Mais les progrès du Génie Génétique ne doivent pas faire perdre de vue la limite qui lui a été fixée : la dignité et l’intégrité de l’espèce humaine.

S'il est actuellement possible de transférer un chromosome entier dans un animal, son isolement et son introduction directe dans un embryon n’est pas encore possible.

Mais il est possible, dans certain cas, d’introduire un chromosome humain dans des cellules embryonnaires souche de souris et de reconstituer des souris chimères à partir de ces cellules.

On aperçoit ainsi immédiatement les problèmes éthiques et juridiques posés par la manipulation du vivant.

  • Il convient au préalable de dresser la liste des biotechnologies existantes (I).

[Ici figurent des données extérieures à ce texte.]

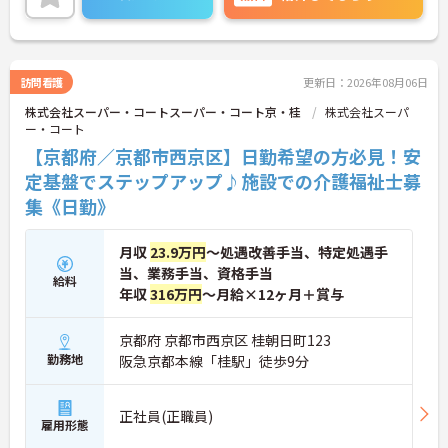
◆無資格からでもプロフェッショナルを目指せる
「資格取得支援制度」を完備しています。初任者研
修から国家資格である介護福祉士まで、現場での実
務経験を積みながら、会社からのバックアップを受
けて資格取得に挑戦できます。
訪問看護
更新日：2026年08月06日
◆法人独自の介護技術認定制度「ケアマイスター」
株式会社スーパー・コートスーパー・コート京・桂
株式会社スーパ
により、身につけたスキルを5段階でしっかり評価
ー・コート
し手当で還元。さらに「目標管理シート」を用いた
月1回の上司との面談があり、一人ひとりの不安や
【京都府／京都市西京区】日勤希望の方必見！安
目標に寄り添う手厚いフォロー体制が整っていま
定基盤でステップアップ♪施設での介護福祉士募
す。
集《日勤》
月収
23.9万円
～処遇改善手当、特定処遇手
当、業務手当、資格手当
給料
年収
316万円
～月給×12ヶ月＋賞与
京都府 京都市西京区 桂朝日町123
勤務地
阪急京都本線「桂駅」徒歩9分
正社員(正職員)
雇用形態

  • Avant d'envisager les risques susceptibles d’être occasionnés aux individus, ou à l’espèce humaine de nature à engager des responsabilités (II).



I - LES BIOTECHNOLOGIES EXISTANTES

A – LA THERAPIE GENIQUE


La thérapie génique a pour but de guérir ou de prévenir une maladie.

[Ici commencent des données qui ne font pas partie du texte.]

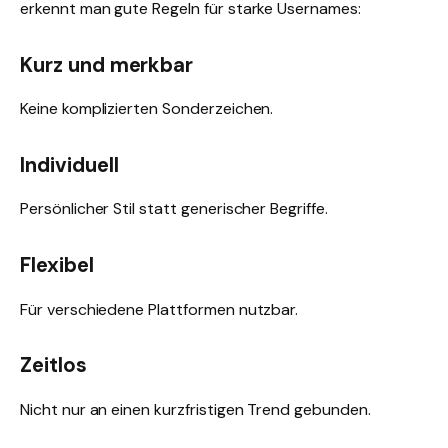
erkennt man gute Regeln für starke Usernames:
Kurz und merkbar
Keine komplizierten Sonderzeichen.
Individuell
Persönlicher Stil statt generischer Begriffe.
Flexibel
Für verschiedene Plattformen nutzbar.
Zeitlos
Nicht nur an einen kurzfristigen Trend gebunden.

La transfection est l’opération qui permet de transférer un gène dans des cellules en culture.

La thérapie génique se distingue de la transfection, d’autant plus qu’elle est réellement une application biologique susceptible de viser l’être humain.

  • La thérapie génique consiste à transférer un gène dans les cellules somatiques (et non germinales) d’un organisme vivant.

    Ainsi, ce gène étranger qui est introduit agit comme une sorte de prothèse moléculaire n’affectant pas le patrimoine génétique de l’organisme.

    Ce transfert peut se faire, soit in vitro aux cellules de l’organisme, soit ex vivo à des cellules prélevées sur l’organisme et qui lui sont retournées après que le transfert du gène a été opéré.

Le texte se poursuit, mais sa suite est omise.